D’emblée, cette vision du monde n’est pas nouvelle. En d’autres lieux et avec d’autres mots, les puissances coloniales, la France et la Grande-Bretagne notamment, ont justifié leurs conquêtes par cette volonté de « civiliser », de « sauver des vies », de « détruire la barbarie ». « Tintin au Congo », qui était une manière populaire de présenter une vision du monde à des générations d’enfants occidentaux, était dans un sens un bon reflet de tout cela. Les Blancs sont des papas, les Africains sont des enfants.

Qui est ingouvernable ?

Il est facile aujourd’hui de dire que Haïti a « toujours » été chaotique, que l’Irak a « toujours » été violent, que le Congo a « toujours » été tribal et meurtrier. Comme la mémoire est une faculté qui oublie, on omet de dire que l’Europe occidentale, berceau de la modernité, a été traversée de guerres civiles et inter-étatiques pendant plus de 200 ans. Et que le XXe siècle des massacres, des génocides et des guerres civiles s’est essentiellement déroulé entre l’Oural et l’Atlantique. À ce que je sache, le délire hitlérien et les 60 millions de morts sont bien survenus en Europe. À ce que je sache, le monde dit civilisé a toléré longtemps des dictatures féroces comme celles de l’Espagne de Franco ou du Portugal de Salazar. Et à moins que je ne me trompe, l’Europe est sortie de son trou noir parce que des hommes et des femmes de bonne volonté ont fini par imposer la voie de la raison, de la tolérance, de la démocratie. Mais cela a pris du temps. Alors je pose la question, pourquoi peut-on dire que Haïti, l’Irak ou le Congo sont des « causes perdues » ? Certes, personne ne pourra nier la situation catastrophique dans laquelle ils sont tombés, mais les présenter comme des cas sans espoir est pour le moins un peu court.
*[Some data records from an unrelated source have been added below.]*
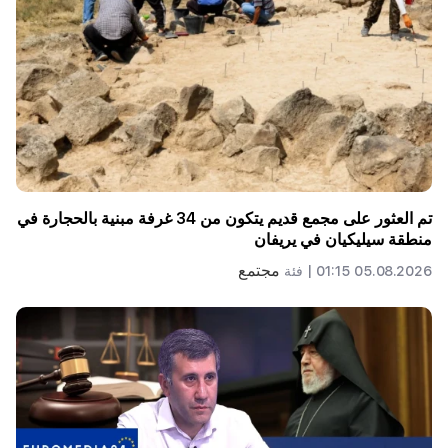
تم العثور على مجمع قديم يتكون من 34 غرفة مبنية بالحجارة في
منطقة سيليكيان في يريفان
مجتمع
05.08.2026 01:15 |
فئة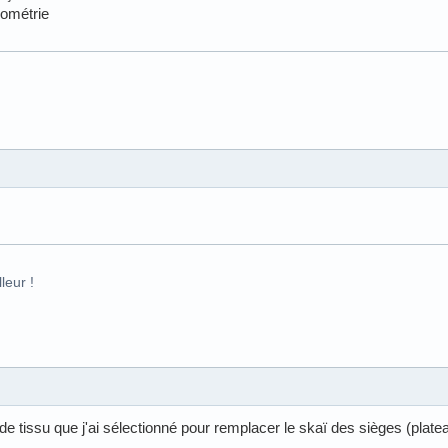
éométrie
leur !
n de tissu que j'ai sélectionné pour remplacer le skaï des sièges (plat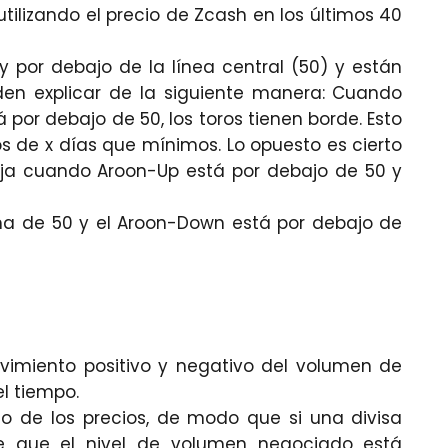
utilizando el precio de Zcash en los últimos 40
 por debajo de la línea central (50) y están
ueden explicar de la siguiente manera: Cuando
or debajo de 50, los toros tienen borde. Esto
 de x días que mínimos. Lo opuesto es cierto
taja cuando Aroon-Up está por debajo de 50 y
cima de 50 y el Aroon-Down está por debajo de
vimiento positivo y negativo del volumen de
del tiempo.
o de los precios, de modo que si una divisa
e que el nivel de volumen negociado está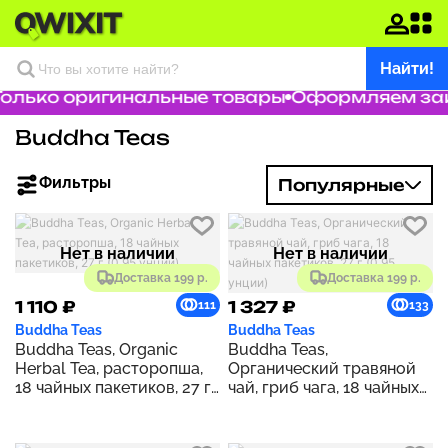
Найти!
олько оригинальные товары
Оформляем зака
Buddha Teas
Фильтры
Популярные
Нет в наличии
Нет в наличии
Доставка 199 р.
Доставка 199 р.
1 110 ₽
1 327 ₽
111
133
Buddha Teas
Buddha Teas
Buddha Teas, Organic
Buddha Teas,
Herbal Tea, расторопша,
Органический травяной
18 чайных пакетиков, 27 г
чай, гриб чага, 18 чайных
(0,95 унции)
пакетиков, 27 г (0,95
унции)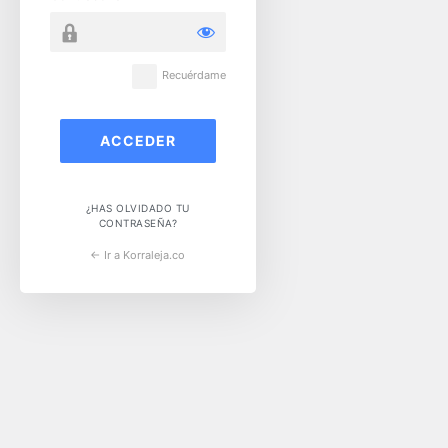
Recuérdame
¿HAS OLVIDADO TU
CONTRASEÑA?
← Ir a Korraleja.co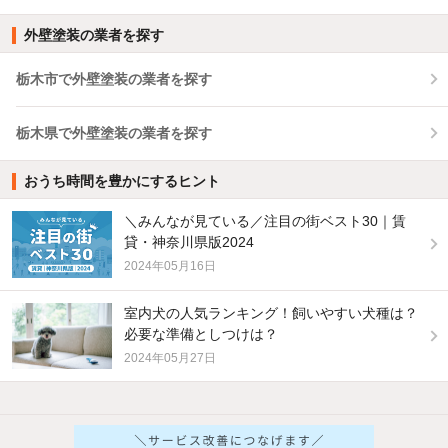
外壁塗装の業者を探す
栃木市で外壁塗装の業者を探す
栃木県で外壁塗装の業者を探す
おうち時間を豊かにするヒント
＼みんなが見ている／注目の街ベスト30｜賃
貸・神奈川県版2024
2024年05月16日
室内犬の人気ランキング！飼いやすい犬種は？
必要な準備としつけは？
2024年05月27日
他の人はこんな条件で絞り込んでいます！
人気のこだわり条件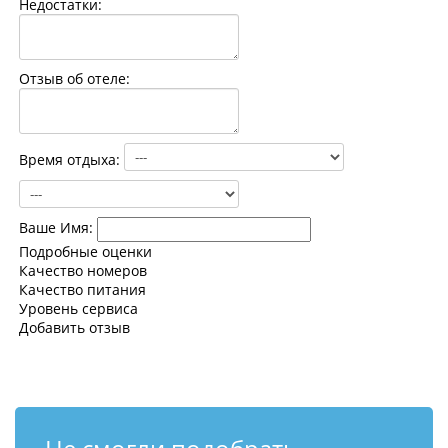
Недостатки:
Контакты
Отзыв об отеле:
Время отдыха:
Ваше Имя:
Подробные оценки
Качество номеров
Качество питания
Уровень сервиса
Добавить отзыв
En Haïti, en Irak, au Congo et ailleurs, les hommes et les femmes de bonne volonté abondent, luttent, résistent, essaient. Mais on les écoute rarement.

Pourquoi ce chaos ?

Il est chic et de bon goût de faire le procès des dictatures et des démocratures qui ont essaimé dans ce qu’on appelait le tiers-monde. Dans une large mesure, ils ont échoué (mais pas tous cependant). Dans une large mesure, malgré ce qu’en disaient certains « tiers-mondistes », les élites locales ont été largement responsables. C’est vrai, c’est indéniable. Mais faut-il pour autant occulter les responsabilités internationales ? La dynastie Duvalier en Haïti a perduré avec un appui important de la France et des États-Unis, en tant que « rempart contre le communisme » dans les Caraïbes. Au Congo, Léopold ll de triste mémoire avait mis en place un système de pillages et de meurtres qui est resté longtemps caché dans son pays, et qui s’est perpétué sous Mobutu, un autre « allié » de l’Occident contre le communisme. L’Irak a été l’objet d’une des premières campagnes militaires utilisant des gaz, l’armée britannique voulant écraser la rébellion chiite. Plus tard, Saddam Hussein a été armé et financé par la France, l’Allemagne, les États-Unis, la Russie, pour vaincre le « danger iranien ». Ce n’est pas de la propagande. Entre l’Occident gourmand de pétrole et de ressources naturelles et des élites locales sans foi ni loi s’est érigé un sinistre « deal », qui a perduré et qui perdure. Pourquoi nier que le chaos mondial origine de ses grandes puissances qui ont fait le choix de piller et de réprimer ?

De l’ingérence

Les résultats sont nets et frappants. Dans de vastes régions du monde, la situation est à la dérive. Des systèmes étatiques s’effondrent, d’autres perdurent dans la violence. La pauvreté s’aggrave (un milliard d’ultrapauvres, selon l’ONU, avec moins d’un dollar par jour). Des milices et des armées prolifèrent. De partout retentissent des cris d’alarme. Oui, nous devons répondre à ces appels au secours. Non, il n’y a pas d’excuse pour ne pas intervenir. L’ingérence est nécessaire, mais la question est comment. Soutenir la recolonisation de Haïti ou de l’Irak ne fait que perpétuer un cercle vicieux et approuver les structures inégalitaires qui existent dans le monde. Par contre, il y a des alternatives. Des mouvements, des associations locales font un travail admirable pour mener la lutte pour la démocratie. Leurs chefs et leurs militant-es sont menacés, maltraités, assassinés, mais ils continuent. Parfois une poignée d’Astérix, ailleurs beaucoup plus. Ce sont eux qui s’ingèrent. Tintin, notre reporter jeune et sans reproche, ne fera rien à leur place.


L’auteur est directeur d’Alternatives.